5. En l'espèce, il est constant que l'accident dont a été victime M. B... E..., le 19 février 2018, a été reconnu imputable au service par un arrêté du président du conseil départemental de la Seine-Maritime en date du 15 mars 2018. Il résulte de ce qui a été dit au point précédent, et n'est d'ailleurs pas contesté par le département de la Seine-Maritime, que les consorts E... sont fondés à demander au département de la Seine-Maritime, même en l'absence de faute de celui-ci, la réparation des préjudices personnels qu'ils estiment avoir subis.
Sur le préjudice moral de Mme E... :
6. Il résulte de l'instruction, notamment des nombreuses attestations des proches de Mme E..., que cette dernière s'est occupée de son époux et ses enfants, sans discontinuer, qu'elle a dû assurer seule le quotidien de sa famille, l'assistance physique et psychologique de son mari durant ses périodes d'hospitalisation et ses rendez-vous médicaux. Il n'est pas contesté que cette situation a eu un retentissement important sur sa vie professionnelle et familiale.
7. En lui accordant une somme de 800 euros, les premiers juges ont toutefois procédé à une juste appréciation du préjudice moral de Mme E.... Il n'y a pas lieu de majorer ce montant.
Sur le préjudice moral de M. D... E... et M. C... E... :
8. Il résulte de l'instruction, que l'accident de M. E... a affecté émotionnellement ses deux enfants, mineurs à la date de l'accident. Les nombreuses attestations des proches confirment le " choc psychologique ", l'état anxieux et déprimé, à la suite de l'accident, de D... et C... E.... Il ressort également des attestations de prise en charge psychothérapeutique, que M. D... E... a souffert d'un état de dépression modéré associé à des troubles anxieux et que M. C... E..., souffrant antérieurement de trouble multi-dys, a nécessité un suivi hebdomadaire en raison de fortes angoisses.

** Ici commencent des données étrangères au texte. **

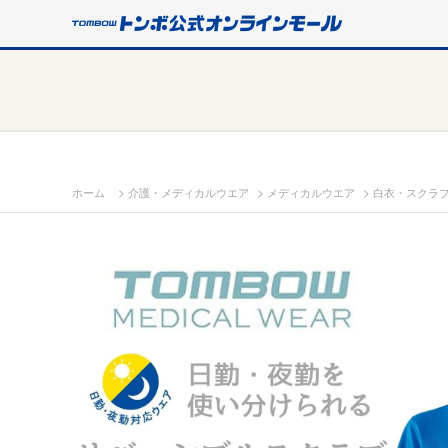
>
>
>
ホーム
介護・メディカルウエア
メディカルウエア
白衣・スクラ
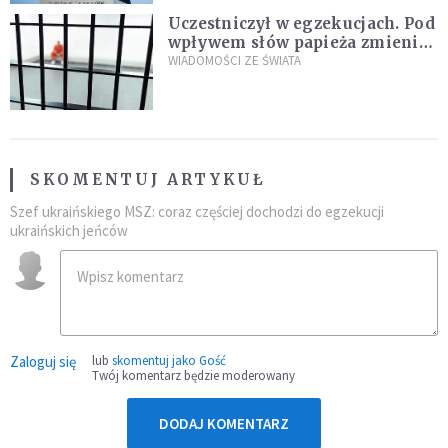
Uczestniczył w egzekucjach. Pod
wpływem słów papieża zmienił
zdanie
WIADOMOŚCI ZE ŚWIATA
SKOMENTUJ ARTYKUŁ
Szef ukraińskiego MSZ: coraz częściej dochodzi do egzekucji
ukraińskich jeńców
Zaloguj się
lub
skomentuj jako Gość
Twój komentarz będzie moderowany
DODAJ KOMENTARZ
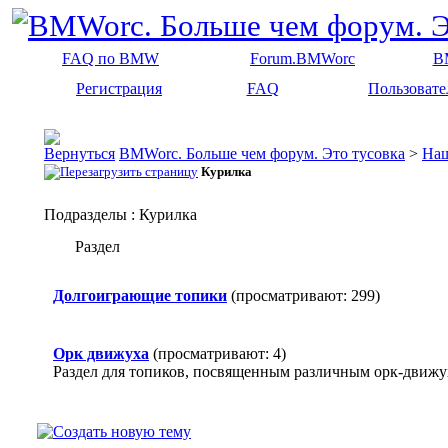
FAQ по BMW
Forum.BMWorc
B
Регистрация
FAQ
Пользовате
BMWorc. Больше чем форум. Это тусовка
>
На
Курилка
Подразделы
: Курилка
Раздел
Долгоиграющие топики
(просматривают: 299)
Орк движуха
(просматривают: 4)
Раздел для топиков, посвященным различным орк-движ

9. Toutefois, le tribunal administratif de Rouen a fait une juste appréciation du préjudice moral de M. D... E... et M. C... E... du fait de l'amputation des phalanges subie par leur père en leur octroyant respectivement la somme de 500 euros.
10. Il résulte de tout ce qui précède que les consorts E... ne sont pas fondés à soutenir que c'est à tort que, par le jugement attaqué, le tribunal administratif de Rouen a limité à la somme totale de 1 800 euros le montant de l'indemnisation allouée en réparation de leur préjudice moral résultant de l'accident subi par leur mari et père et a rejeté le surplus de leur demande.
Sur les dépens :
11. Aux termes de l'article R. 761-1 du code de justice administrative : " Les dépens comprennent les frais d'expertise, d'enquête et de toute autre mesure d'instruction dont les frais ne sont pas à la charge de l'Etat. Sous réserve de dispositions particulières, ils sont mis à la charge de toute partie perdante sauf si les circonstances particulières de l'affaire justifient qu'ils soient mis à la charge d'une autre partie ou partagée entre les parties (...) ".
12. Aucun dépens n'ayant été exposé dans la présente instance, les conclusions tendant à en obtenir le remboursement ne peuvent qu'être rejetées.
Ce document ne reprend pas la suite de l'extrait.